New York City is in the middle of some major lock-down protocols that are greatly affecting many local businesses as a result of the coronavirus pandemic. Restaurant and bar owners are especially struggling to figure out how to keep their businesses afloat during a time where going to their establishments is banned. While this is causing a lot of distress among business owners, many are getting creative when it comes to making money and supporting themselves.
Thanks to some help from NYC’s relief efforts, some distillery companies that are based in Brooklyn are attempting to keep their facilities open by making artisanal hand sanitizer to deliver to their customers when they place any liquor/beer orders.
“I never thought in my life that I’d be in the hand sanitizer business,” Greenhook Ginsmiths founder, Stephen DeAngelo, said in a recent interview.
Liquor stores are able to stay open as an “essential business” under new restrictive policies being enforced here in New York as long as their physical place of business remains closed. Instead, customers can call in or go online to place their alcohol orders and, depending on the specific business, patrons will either be able to get their orders delivered right to them, or will have to go pick it up outside.

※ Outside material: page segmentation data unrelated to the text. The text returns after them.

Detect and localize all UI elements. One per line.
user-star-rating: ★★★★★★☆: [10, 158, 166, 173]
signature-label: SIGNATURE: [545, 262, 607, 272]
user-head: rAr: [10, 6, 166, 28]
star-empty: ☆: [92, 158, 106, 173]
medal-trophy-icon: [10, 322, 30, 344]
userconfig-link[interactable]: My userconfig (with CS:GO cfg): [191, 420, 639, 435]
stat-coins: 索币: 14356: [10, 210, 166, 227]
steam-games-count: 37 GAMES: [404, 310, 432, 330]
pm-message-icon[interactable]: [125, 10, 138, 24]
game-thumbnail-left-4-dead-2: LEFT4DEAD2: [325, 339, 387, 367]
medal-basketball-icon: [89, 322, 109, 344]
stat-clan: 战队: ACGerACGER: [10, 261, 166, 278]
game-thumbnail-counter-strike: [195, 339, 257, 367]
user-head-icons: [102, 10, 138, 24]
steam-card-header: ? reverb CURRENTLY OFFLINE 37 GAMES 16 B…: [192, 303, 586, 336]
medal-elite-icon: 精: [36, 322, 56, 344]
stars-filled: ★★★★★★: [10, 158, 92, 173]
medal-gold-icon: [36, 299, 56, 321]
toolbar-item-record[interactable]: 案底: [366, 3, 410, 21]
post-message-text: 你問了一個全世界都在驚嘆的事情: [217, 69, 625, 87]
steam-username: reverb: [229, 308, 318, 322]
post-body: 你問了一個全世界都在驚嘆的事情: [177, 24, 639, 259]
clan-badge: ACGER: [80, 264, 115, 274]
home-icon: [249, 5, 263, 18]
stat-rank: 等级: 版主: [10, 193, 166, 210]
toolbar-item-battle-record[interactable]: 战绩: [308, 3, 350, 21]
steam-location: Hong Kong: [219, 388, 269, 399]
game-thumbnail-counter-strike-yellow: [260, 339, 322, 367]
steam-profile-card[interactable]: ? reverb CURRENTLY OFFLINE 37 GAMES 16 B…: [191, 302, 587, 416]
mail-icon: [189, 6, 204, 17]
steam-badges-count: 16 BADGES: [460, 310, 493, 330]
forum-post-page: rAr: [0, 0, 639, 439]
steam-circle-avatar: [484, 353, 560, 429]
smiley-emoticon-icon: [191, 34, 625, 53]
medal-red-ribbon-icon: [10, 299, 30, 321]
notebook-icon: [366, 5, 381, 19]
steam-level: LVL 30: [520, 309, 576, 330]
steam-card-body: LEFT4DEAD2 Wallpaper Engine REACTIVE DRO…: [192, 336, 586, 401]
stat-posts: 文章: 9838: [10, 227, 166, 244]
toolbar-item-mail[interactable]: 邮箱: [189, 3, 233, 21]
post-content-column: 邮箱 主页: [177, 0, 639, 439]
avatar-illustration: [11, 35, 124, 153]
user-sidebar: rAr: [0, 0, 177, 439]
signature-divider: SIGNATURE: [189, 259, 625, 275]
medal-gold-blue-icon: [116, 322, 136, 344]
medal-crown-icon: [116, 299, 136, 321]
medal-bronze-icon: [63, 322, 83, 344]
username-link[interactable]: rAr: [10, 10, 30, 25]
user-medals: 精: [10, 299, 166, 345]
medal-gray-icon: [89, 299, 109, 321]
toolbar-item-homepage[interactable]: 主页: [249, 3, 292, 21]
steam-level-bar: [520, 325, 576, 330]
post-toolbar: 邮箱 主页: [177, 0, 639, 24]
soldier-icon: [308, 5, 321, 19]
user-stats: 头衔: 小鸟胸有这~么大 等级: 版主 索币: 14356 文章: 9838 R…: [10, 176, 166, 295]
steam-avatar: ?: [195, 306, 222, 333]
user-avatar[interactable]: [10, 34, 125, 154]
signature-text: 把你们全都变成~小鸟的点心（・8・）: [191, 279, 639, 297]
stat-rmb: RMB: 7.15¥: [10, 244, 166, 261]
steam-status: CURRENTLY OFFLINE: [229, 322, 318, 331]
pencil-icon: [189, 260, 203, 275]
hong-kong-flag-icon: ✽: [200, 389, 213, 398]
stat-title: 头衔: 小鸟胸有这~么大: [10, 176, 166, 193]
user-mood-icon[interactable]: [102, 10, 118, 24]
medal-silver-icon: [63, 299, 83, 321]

Brooklyn Gin distilleries, Greenhook Gin and St. Agrestis are just two examples of alcohol distributors that are now getting creative with their quarantine delivery packages. Both companies are giving their customers a small bottle of home-made hand sanitizer free with every order. The specific offer is being given to those living in Manhattan, Brooklyn and Queens, at least for these two specific distilleries.
As of this week (March 24th) New York Governor Andrew Cuomo has announced that NYC alone has almost 15,000 cases of the novel coronavirus, making quarantining and social distancing the number one priority in terms of preventing that number from increasing. In order to further help prevent the spread of this virus, the Alcohol, Tobacco, Trade and Tax Bureau’s have all issued an advisory that alloys distilleries all across the United States to legally make and distribute hand sanitizer.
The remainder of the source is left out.